The other difference between the two cases is the ease of gripping the crown. On both versions, the crown is nestled almost flush between the guards. I was able to grab the 44mm without issue but found I needed more of a fingertip pinch on the 40mm. I didn't pay it much mind, but my compadre, Mike "Sausage Fingers" Razak*, found it awkward, so I could easily see how it could be a sticking point for some.

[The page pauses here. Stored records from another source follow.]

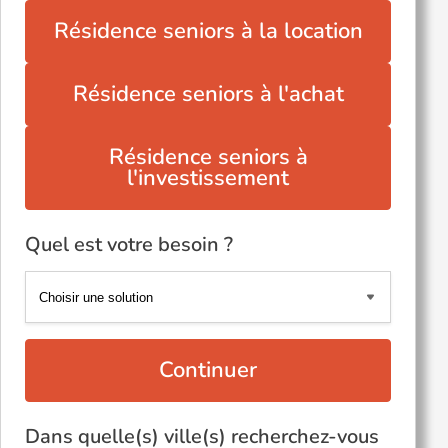
Résidence seniors à la location
Résidence seniors à l'achat
Résidence seniors à
l'investissement
Quel est votre besoin ?
Continuer
Dans quelle(s) ville(s) recherchez-vous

Signum Cuda heated meteorite 40mm

Both watches are otherwise similar. All Cudas have a brushed finish, flat sides, a 4 o'clock crown, clipped and drilled lugs, and stout crown guards. An etched cartoon Barracuda greets you on the flip side. The Cuda's most striking feature, aside from its dial (which I will get to next), is its bezel. Polished and coin-edged, it sports a glossy ceramic bezel, in which every engraved marker is filled with bright SuperLuminova. This is a look I always savor, but Signum goes the extra mile by luming the entire first quadrant in a bright white that is striking in the daytime and doubly so at night. Of course, the hands and markers are fully treated as well. What's that you say? You want even more lume? Have a look at the crown then. More still? In that case, I'd recommend the full lume dial option. I did not sample that one, but I can assure you it has maximum lumage. 

Signum Cuda lume

Now, the dial. I did promise to get around to that, didn't I? If you were shopping for plain black or navy, I've got bad news. The Cuda is for those with a taste for the exotic. You may choose black or white pearl, gray or blue meteorite, abalone, or the aforementioned full-lume, each framed by a silver chapter index. 

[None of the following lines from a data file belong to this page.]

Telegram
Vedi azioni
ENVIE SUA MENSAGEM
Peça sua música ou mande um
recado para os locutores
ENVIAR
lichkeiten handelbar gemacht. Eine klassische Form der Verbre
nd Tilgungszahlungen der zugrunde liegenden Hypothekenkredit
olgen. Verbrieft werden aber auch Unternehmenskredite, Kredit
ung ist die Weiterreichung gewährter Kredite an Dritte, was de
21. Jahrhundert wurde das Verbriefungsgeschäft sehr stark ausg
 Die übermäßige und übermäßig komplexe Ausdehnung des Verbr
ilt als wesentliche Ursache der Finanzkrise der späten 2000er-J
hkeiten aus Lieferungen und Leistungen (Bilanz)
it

Abalone shell is a glorious, trippy swirl of blues and greens. It looks fabulous, but it is an inherently busy background, so the large applied markers and fat sword hands are key. They provide the instant readability you need when submerged, and frankly, anything too slim or finely rendered would have been swallowed by that psychedelic surface. The one item that seems to get lost is the brushed second hand, whose orange paddle tip seems a touch on the small side compared to its surroundings. It might have held its own a bit better if it were all white, but this is an admittedly minor complaint. It is a lovely dial. I even like the properly framed 4 o'clock date window.

Signum Cuda abalone

While the abalone is pretty, the heated meteorite is an absolute show-stopper. I've owned a few watches with plain old room-temperature gray meteorite and really enjoyed gazing at the crazy striations and random shots of sliver. Apparently, if you heat up the space rock, it loses its mind and turns a bright blue or purple. The sample was a Royal Blue and ... look at it! I mean, just look at it! Magnificent.

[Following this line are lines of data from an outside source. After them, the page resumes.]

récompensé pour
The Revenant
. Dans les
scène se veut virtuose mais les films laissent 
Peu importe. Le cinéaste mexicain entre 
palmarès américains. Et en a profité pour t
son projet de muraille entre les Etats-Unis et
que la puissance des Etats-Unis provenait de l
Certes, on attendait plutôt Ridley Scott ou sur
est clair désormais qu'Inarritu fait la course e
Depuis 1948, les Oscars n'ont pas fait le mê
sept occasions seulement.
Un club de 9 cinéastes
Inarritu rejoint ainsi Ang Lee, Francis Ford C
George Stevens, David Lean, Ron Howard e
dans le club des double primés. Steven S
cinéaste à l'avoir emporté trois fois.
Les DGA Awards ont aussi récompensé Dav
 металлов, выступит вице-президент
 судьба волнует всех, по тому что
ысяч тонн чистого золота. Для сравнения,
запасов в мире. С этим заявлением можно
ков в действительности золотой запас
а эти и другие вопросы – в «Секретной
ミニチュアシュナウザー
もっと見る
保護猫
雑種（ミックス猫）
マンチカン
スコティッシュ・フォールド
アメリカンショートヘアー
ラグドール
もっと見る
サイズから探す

Signum Cuda heated meteorite

All Cudas are supplied with a steel bracelet; 22mm for the big one, 20mm for the mid-size. Like the case, the brushed links are neatly finished. A signed, flip-lock, push-button clasp secures it, and its five micro-adjustments will help you get the perfect fit. I really must award extra points to Signum for not following the irritating dive watch trend of fitting the biggest ratcheting expansion clasp they can find. An outsized steel box with sharp corners? No thanks. Give me a smooth, low profile flip-lock like the Cuda's any day. 

Signum Cuda bracelet

If you are tempted by the Cuda collection's unique style, sound specs, and range of options, the price will definitely make your "add to cart" finger itch. They start at just $249 for the mother-of-pearl, $299 for full-lume or abalone, and top out at $349 for the meteorite. That is a heck of a deal for a well-equipped diver with an exotic dial. After November 15, the prices will increase by $50, so if you plan to bite, I'd suggest doing so now. 

2020 has been a rough year all around. We all deserve something a little special as a reward. I think the Signum Cuda would be a fine choice. For more, visit SignumWatches.com.⬩

* I kid, of course. Mike's digits are perfectly elegant, like those of a hand model, which he totally should be.